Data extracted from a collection
★ ★ ★ ★

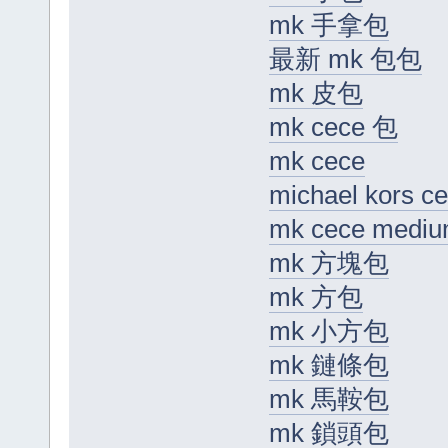
mk 手拿包
最新 mk 包包
mk 皮包
mk cece 包
mk cece
michael kors
mk cece medi
mk 方塊包
mk 方包
mk 小方包
mk 鏈條包
mk 馬鞍包
mk 鎖頭包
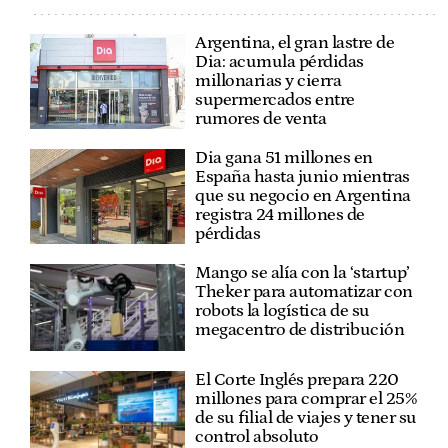
Argentina, el gran lastre de
Dia: acumula pérdidas
millonarias y cierra
supermercados entre
rumores de venta
Dia gana 51 millones en
España hasta junio mientras
que su negocio en Argentina
registra 24 millones de
pérdidas
Mango se alía con la ‘startup’
Theker para automatizar con
robots la logística de su
megacentro de distribución
El Corte Inglés prepara 220
millones para comprar el 25%
de su filial de viajes y tener su
control absoluto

★ ★ ★ ★

Return only the lines from the start of the data through the line that contains "megacentro de distribución", please, copying them exactly and omitting all pictures.

mk 手拿包
最新 mk 包包
mk 皮包
mk cece 包
mk cece
michael kors
mk cece medi
mk 方塊包
mk 方包
mk 小方包
mk 鏈條包
mk 馬鞍包
mk 鎖頭包
Argentina, el gran lastre de
Dia: acumula pérdidas
millonarias y cierra
supermercados entre
rumores de venta
Dia gana 51 millones en
España hasta junio mientras
que su negocio en Argentina
registra 24 millones de
pérdidas
Mango se alía con la ‘startup’
Theker para automatizar con
robots la logística de su
megacentro de distribución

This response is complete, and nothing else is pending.